The referee contacted Prof Van-Tam before the game began.
“He recognized me and ran up to say, ‘Thanks for all your hard work on the Covid thing – I’ve got to give you a drink,’” she said.
“Non-league football is earthy,” Prof Van-Tam says. You hold conversations with strangers.
“They don’t know anything about you – well, they probably do now – and you don’t know anything about them, but you connect with them during games because you’re all part of the same extended family with the same love. It’s all about it.”

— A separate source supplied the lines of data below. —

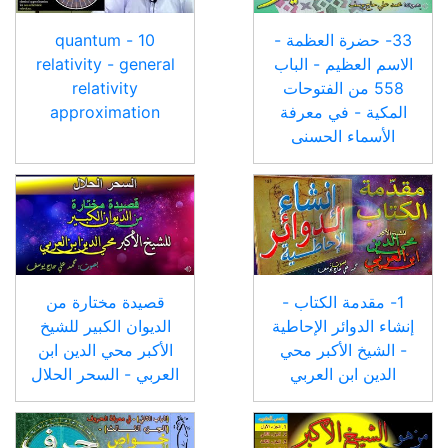
33- حضرة العظمة -
10 - quantum
الاسم العظيم - الباب
relativity - general
558 من الفتوحات
relativity
المكية - في معرفة
approximation
الأسماء الحسنى
1- مقدمة الكتاب -
قصيدة مختارة من
إنشاء الدوائر الإحاطية
الديوان الكبير للشيخ
- الشيخ الأكبر محي
الأكبر محي الدين ابن
الدين ابن العربي
العربي - السحر الحلال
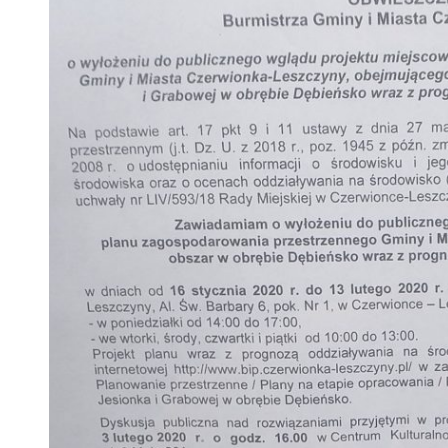
 woda nieprzydatna do spożycia!!!
a Rybnik?
 kolejnych afer w ochronie zdrowia — czas zacząć mówić o rozwiązan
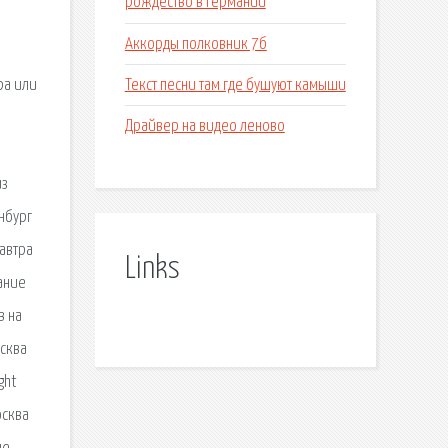
рождество в германии
в
Аккорды полковник 7б
Текст песни там где бушуют камыши
ра или
Драйвер на видео леново
из
нбург
автра
Links
сание
в на
осква
ght
осква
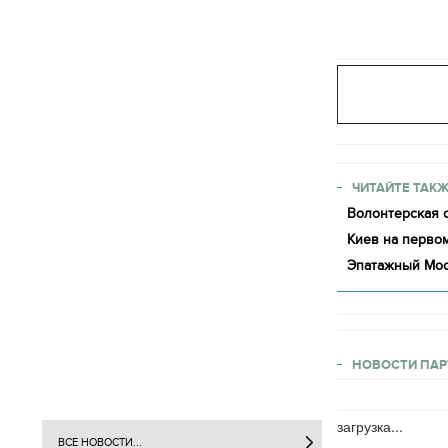
ЧИТАЙТЕ ТАКЖ
Волонтерская о
Киев на первом
Эпатажный Мос
НОВОСТИ ПАР
загрузка...
ВСЕ НОВОСТИ...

The professor was delighted to personally vaccinate Pilgrims strikers Jordan Burrow and Jordan Preston, who is “keen” to acquire a tattoo of the Boston United symbol.
“‘I believe I’m more anxious than you are,’ I told them. It sets an example to others when you have responsible young players who are willing to be seen doing the right thing.”
Jordan Burrow (left) and Jordan Preston (right) of Boston United were both vaccinated by Professor Van-Tam (right)
So, if asked, would he consider joining the Boston United board of directors?
“I’d think about it for approximately 0.5 seconds before saying yes.” It would be necessary to have a thorough conversation about what the job would entail.
“I don’t sure whether I want to wear a blazer and tie to games, as much as I love wearing a Boston United tie on the Downing Street stage. The black-and-amber shirt is my favorite.”
BBC News profiled the FA Cup match between Boston United and Rochdale. The game was played at Boston’s ground, with around 3,000 people in attendance. Reference: bbc news.